The multivariate binary logistic regression analysis showed that even when controlling for potential effects by sociodemographic and lifestyle specific factors, both daily smokers and former smokers were significantly more likely than never smokers to suffer from chronic back pain (daily smokers: OR 1.45, 95% CI 1.13 to 1.85; former smokers: OR 1.65, 95% CI 1.32 to 2.07) (table 2 gif ppt). However, the data did not show when the former smokers had stopped smoking; thus, the duration of abstinence from tobacco, a medically relevant factor, was unknown.

Smokers are not a homogeneous group. They differ, for example, in smoking frequency, number of cigarettes smoked, and duration of tobacco consumption. It is therefore important to analyze sub-groups of smokers with regard to back pain risk (table 3 gif ppt).

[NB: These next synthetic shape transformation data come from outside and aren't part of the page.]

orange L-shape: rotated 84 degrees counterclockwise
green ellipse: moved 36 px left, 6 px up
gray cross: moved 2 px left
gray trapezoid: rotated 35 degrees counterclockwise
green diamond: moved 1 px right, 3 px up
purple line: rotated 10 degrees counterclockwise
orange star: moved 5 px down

The multivariate analysis revealed no difference between daily smokers and occasional smokers with regard to the probability of experiencing chronic back pain (OR 1.29, 95% CI 0.68 to 2.42). The age at which smoking began and the average number of cigarettes smoked per day also exerted no effect on the likelihood of experiencing chronic back pain when various lifestyle specific and sociodemographic factors were taken into account.

Comparison of the two regression models showed contrasting findings for the variable of age. In the first model (table 2 gif ppt) each year of age increased the probability of chronic back pain highly significantly, by 1%. In the second model (table 3 gif ppt) the probability of chronic back pain decreased by 4% with every year of age. Various reasons for this contrasting age effect can be postulated. On the one hand, it may represent a selection effect, because smokers tend to be found in younger age groups. Those smokers who still smoke at an advanced age presumably belong to the more healthy segment of the population, i.e., those who also suffer less frequently from chronic back pain, and have not (yet) had to give up smoking on health grounds. Thus, the 1-year prevalence of chronic back pain among current smokers rose continuously from 14.7% (in 18- to 29-year-olds) to 29.7% (in 50- to 64-year-olds), but then dropped markedly by almost 10% to 20.1% (in over 65-year-olds). (For comparison, the rates in the total model were: 18- to 29-year-olds, 13.9%; 50- to 64-year-olds, 24.1; over 65-year-olds, 23.8%.) On the other hand, the contrasting age effect may have arisen from confounding of age and duration of consumption in the smoker model. Because duration of consumption and age were strongly correlated (Pearson's r = 0.946, p < 0.001), in the multivariate model the portion of the age effect that was attributable to duration of consumption, not to age alone, was subtracted from the overall age effect. In the smoker model, in addition to the selection effect, this presumably led to a weakening or reversal of the age effect.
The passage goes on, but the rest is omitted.